The door clicked behind him. She hurried back to the boy.

On his back, muscles bared, bound, and stretched the full length of the box, he was an erotic picture. She was a criminal, and as ashamed as she was by that, the disgusting, fucked-up part of her anticipated spending the next ten weeks touching every inch of this man. Boy.

She dragged her gaze from his body to his face, and guilt slammed into her.

He stared up at her with so much pain in his eyes. “Don’t hurt my parents.”

Her gut twisted. She knew that pain, lived it every day. She leaned in, lips hovering a breath away, and repeated what Mr. E had said to her. “That’s up to you.”

Resolve hardened his face. She knew that emotion, too. Her time in the box was permanently carved in memory, which had made Van’s threats of returning her there an effective form of control in her training.

Tendrils of resentment coiled around her throat. To dwell on her or the boy’s predicament would only bring irresponsible hesitation. So she did what she always did to distract her thoughts.

She reached into the cold place inside her, searching for something yearning she could sing with dispassion. The beginning verses of “What It Is” by Kodaline fell past her lips and shivered through the room. She sang with an icy pitch as she removed a blindfold from the trunk by the box and tied it over his wide, glaring eyes.

To deprive smell, a swimmer’s nose plug went on next. He could breathe through his mouth, and the cracks in the box allowed airflow, but it wouldn’t feel that way to him once she shut the lid.

The skin on his face was hot and damp, the muscles beneath jerking against her fingers. She continued to sing as she cuffed headphones over his ears, plugged them into the tablet outside of the box, and activated the timer. Twenty minutes of heart-hammering silence.

The music in her voice strangled, stopped. Twenty minutes alone with his thoughts. Then the misery would begin.

“It’s just the way it is,” she murmured with an ache in her throat.

His body was motionless, but she didn’t miss the goosebumps creeping across his skin or the slight tremor in his cheeks. The sudden desire to comfort him drew her closer, bending her at the waist, until her mouth brushed his, softly, unjustly. His lips pulled away in a quiver that she felt throughout her body.

She straightened and rubbed her breastbone, unable to soothe the ache beneath it. “I’m so sorry.” A whisper, too low to pass through the earphones.

Then she closed the lid.

Chapter 6

Opaque fabric pressed against Josh’s eyes. The clip on his nose forced his breaths through his mouth. Were there air holes? There must’ve been, otherwise he’d be gulping lungfuls of nothingness. His throat whistled. His mouth parched. Maybe he was suffocating.

Were his captors standing right outside the box? He couldn’t hear a damned thing beyond the covers on his ears and the thump of his heart.

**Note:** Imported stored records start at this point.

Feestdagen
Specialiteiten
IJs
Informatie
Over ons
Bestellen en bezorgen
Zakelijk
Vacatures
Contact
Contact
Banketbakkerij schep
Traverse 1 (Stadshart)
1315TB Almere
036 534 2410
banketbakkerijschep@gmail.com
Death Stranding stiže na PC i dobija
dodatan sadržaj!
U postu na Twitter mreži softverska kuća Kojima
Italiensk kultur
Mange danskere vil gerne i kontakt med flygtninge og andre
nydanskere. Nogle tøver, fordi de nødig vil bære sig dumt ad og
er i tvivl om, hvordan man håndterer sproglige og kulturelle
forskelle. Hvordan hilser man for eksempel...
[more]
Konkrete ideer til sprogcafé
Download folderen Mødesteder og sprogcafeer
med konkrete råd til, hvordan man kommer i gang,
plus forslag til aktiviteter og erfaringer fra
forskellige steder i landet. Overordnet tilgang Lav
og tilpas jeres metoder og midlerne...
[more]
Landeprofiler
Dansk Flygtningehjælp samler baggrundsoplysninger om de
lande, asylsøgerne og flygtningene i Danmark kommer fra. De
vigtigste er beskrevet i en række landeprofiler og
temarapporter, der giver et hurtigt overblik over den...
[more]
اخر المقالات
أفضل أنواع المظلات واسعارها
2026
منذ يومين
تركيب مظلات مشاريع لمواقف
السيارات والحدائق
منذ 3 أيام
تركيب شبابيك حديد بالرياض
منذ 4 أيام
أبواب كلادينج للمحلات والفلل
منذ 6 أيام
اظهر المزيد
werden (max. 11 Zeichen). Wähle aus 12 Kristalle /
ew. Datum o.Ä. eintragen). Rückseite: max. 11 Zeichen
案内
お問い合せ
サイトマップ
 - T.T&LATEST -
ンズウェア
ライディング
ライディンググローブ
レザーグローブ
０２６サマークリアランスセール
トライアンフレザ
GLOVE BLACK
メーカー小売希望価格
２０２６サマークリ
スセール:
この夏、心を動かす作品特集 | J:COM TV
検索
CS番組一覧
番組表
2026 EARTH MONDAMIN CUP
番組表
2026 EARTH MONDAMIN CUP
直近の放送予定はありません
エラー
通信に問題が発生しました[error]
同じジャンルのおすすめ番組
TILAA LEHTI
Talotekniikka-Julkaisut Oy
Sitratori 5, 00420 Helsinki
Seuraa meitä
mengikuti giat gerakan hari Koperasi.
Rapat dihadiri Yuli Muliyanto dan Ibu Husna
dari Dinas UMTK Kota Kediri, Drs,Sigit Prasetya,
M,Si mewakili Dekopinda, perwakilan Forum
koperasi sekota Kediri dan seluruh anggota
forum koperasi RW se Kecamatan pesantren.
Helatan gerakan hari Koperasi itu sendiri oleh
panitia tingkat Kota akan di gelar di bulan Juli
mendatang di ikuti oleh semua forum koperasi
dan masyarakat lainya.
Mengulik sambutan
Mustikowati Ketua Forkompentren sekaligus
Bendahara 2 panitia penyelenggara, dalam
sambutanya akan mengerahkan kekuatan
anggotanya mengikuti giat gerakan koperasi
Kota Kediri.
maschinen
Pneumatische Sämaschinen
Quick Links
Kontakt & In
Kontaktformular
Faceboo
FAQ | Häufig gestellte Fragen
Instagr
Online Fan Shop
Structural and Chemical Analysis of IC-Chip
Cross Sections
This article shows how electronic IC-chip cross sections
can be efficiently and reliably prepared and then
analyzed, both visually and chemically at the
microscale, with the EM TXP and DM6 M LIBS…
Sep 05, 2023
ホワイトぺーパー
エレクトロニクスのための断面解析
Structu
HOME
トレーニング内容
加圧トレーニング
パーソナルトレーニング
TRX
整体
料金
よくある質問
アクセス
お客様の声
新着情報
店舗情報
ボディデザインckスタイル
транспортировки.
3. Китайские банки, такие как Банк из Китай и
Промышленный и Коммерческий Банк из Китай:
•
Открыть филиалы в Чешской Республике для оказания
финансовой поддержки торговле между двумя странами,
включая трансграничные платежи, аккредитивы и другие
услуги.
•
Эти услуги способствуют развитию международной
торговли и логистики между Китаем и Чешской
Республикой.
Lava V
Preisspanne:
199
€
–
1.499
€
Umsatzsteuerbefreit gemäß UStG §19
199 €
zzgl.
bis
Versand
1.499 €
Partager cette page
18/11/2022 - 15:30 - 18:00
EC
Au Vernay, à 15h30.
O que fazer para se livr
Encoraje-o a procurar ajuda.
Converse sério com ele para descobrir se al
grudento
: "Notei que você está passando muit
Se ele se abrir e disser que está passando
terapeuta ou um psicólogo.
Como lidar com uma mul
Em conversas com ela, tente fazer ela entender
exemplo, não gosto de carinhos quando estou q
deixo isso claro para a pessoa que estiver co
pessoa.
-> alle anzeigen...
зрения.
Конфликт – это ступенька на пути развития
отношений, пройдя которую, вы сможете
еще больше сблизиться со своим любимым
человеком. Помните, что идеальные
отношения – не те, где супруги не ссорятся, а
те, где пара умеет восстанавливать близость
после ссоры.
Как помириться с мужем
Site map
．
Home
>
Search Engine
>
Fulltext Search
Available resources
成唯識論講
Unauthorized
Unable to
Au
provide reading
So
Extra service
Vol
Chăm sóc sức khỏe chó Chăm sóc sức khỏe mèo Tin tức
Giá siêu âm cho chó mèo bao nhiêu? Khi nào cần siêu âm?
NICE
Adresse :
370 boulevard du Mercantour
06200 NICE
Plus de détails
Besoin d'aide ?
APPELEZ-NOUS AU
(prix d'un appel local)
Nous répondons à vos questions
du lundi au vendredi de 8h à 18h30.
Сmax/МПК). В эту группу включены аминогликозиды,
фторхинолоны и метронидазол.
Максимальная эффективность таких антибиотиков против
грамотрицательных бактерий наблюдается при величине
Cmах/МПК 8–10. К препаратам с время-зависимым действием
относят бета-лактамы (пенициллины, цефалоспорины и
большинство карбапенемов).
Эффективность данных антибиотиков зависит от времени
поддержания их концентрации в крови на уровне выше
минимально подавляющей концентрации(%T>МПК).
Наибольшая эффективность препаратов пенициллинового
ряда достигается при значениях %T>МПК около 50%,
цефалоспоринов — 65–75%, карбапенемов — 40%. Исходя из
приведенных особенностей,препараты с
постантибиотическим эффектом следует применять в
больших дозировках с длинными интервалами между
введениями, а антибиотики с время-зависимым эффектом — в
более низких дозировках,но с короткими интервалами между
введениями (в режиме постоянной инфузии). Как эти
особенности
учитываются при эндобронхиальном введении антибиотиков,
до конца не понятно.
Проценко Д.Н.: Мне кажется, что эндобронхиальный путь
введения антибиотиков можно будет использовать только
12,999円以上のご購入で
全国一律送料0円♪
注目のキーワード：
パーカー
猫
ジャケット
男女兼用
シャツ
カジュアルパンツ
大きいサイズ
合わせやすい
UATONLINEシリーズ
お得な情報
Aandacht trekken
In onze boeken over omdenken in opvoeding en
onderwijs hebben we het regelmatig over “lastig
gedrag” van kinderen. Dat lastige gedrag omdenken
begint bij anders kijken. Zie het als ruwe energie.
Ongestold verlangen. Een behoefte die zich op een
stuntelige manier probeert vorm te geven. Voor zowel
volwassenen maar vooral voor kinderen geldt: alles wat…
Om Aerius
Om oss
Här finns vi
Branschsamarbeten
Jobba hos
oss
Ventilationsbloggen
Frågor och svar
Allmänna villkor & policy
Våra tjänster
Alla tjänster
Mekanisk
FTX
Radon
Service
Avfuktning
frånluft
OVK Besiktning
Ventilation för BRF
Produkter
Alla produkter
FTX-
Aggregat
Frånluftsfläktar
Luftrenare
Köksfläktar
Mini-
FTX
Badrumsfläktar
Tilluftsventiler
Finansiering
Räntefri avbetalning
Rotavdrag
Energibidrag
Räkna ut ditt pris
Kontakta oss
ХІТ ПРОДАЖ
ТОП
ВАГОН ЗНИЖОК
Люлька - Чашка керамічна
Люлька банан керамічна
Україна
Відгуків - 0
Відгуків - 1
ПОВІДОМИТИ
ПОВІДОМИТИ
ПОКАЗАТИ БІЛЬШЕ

The unforgiving wood dug into his shoulders and hips. The thousand-pound chains pinned his hands and feet. The too-close walls caved in around him, firing the nerve endings along his skin in concentrated chaos. It was the kind of tactile assault he imagined could only be experienced within the deafening suffocation of a coffin.

Fear boiled in his stomach and hit his throat with searing acid. Great, he still had the sense of taste, which meant he could savor his puke as he choked on it. He squirmed, tilting his head to the side in case his stomach emptied.

This had to be a depraved prank. They wouldn’t leave him chained like this for long. The girl in the next room didn’t have visible wounds on her fragile frame. There weren’t any instruments of cruelty hanging on the walls. Hell, the gun wasn’t even loaded.

He should’ve grabbed the blonde and threatened to break her neck. Why hadn’t he kicked the gun from Van’s hand as soon as the man walked in? His chest tightened. He should’ve left Liv on the road to tow her own effing car.

His pulse elevated, and his body burned and itched. Mom and Dad would be looking for him. How many calls had he missed? His heavy breaths congealed the air around him. She’d done something to his phone.

He bucked against the box, yanking and twisting at the restraints. His stupid freaking impulse to help a stranger had put his parents in danger. He’d left them unprotected and abandoned them with a farm they couldn’t manage alone.